━━━ DATA PROVIDED ━━━
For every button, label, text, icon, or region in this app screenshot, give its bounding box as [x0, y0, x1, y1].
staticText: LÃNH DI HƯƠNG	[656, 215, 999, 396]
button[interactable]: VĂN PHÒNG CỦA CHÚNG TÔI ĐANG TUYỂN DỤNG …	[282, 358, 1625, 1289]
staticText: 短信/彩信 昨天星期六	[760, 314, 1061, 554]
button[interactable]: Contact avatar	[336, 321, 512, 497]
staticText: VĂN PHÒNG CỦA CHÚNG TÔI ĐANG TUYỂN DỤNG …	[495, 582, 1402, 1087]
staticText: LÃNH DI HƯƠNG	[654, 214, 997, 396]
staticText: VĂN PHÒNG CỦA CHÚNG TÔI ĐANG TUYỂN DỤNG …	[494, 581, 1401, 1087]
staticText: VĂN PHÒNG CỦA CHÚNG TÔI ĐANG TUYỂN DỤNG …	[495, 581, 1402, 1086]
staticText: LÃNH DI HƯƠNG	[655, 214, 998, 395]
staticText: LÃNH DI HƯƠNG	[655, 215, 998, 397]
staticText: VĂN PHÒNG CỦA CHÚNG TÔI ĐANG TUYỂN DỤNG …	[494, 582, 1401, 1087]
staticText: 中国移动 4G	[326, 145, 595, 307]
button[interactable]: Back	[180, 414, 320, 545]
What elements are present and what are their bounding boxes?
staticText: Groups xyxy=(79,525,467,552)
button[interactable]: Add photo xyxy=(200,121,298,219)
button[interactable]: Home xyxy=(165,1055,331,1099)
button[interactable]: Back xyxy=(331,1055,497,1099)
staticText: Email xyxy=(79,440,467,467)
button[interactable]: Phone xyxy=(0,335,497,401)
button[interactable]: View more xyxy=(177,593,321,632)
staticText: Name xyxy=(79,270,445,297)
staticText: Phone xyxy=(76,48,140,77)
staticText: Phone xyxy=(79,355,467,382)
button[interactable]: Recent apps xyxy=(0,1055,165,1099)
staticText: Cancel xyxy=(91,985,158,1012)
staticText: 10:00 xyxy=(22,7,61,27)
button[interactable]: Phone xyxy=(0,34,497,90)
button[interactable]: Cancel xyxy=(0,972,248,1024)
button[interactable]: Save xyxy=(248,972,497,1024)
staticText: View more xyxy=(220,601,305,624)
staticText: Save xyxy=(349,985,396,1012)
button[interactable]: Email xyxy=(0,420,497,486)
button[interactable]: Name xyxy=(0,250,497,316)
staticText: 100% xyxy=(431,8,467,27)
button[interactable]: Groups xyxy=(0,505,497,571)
━━━
### PROBLEM DESCRIPTION
Reproduce exactly the stretch of lines that starts at the one containing "What elements are" and ends with the final line of the data, including both ends and nothing more.

### WRITTEN SOLUTION
What elements are present and what are their bounding boxes?
staticText: Groups xyxy=(79,525,467,552)
button[interactable]: Add photo xyxy=(200,121,298,219)
button[interactable]: Home xyxy=(165,1055,331,1099)
button[interactable]: Back xyxy=(331,1055,497,1099)
staticText: Email xyxy=(79,440,467,467)
button[interactable]: Phone xyxy=(0,335,497,401)
button[interactable]: View more xyxy=(177,593,321,632)
staticText: Name xyxy=(79,270,445,297)
staticText: Phone xyxy=(76,48,140,77)
staticText: Phone xyxy=(79,355,467,382)
button[interactable]: Recent apps xyxy=(0,1055,165,1099)
staticText: Cancel xyxy=(91,985,158,1012)
staticText: 10:00 xyxy=(22,7,61,27)
button[interactable]: Phone xyxy=(0,34,497,90)
button[interactable]: Cancel xyxy=(0,972,248,1024)
button[interactable]: Save xyxy=(248,972,497,1024)
staticText: View more xyxy=(220,601,305,624)
staticText: Save xyxy=(349,985,396,1012)
button[interactable]: Email xyxy=(0,420,497,486)
button[interactable]: Name xyxy=(0,250,497,316)
staticText: 100% xyxy=(431,8,467,27)
button[interactable]: Groups xyxy=(0,505,497,571)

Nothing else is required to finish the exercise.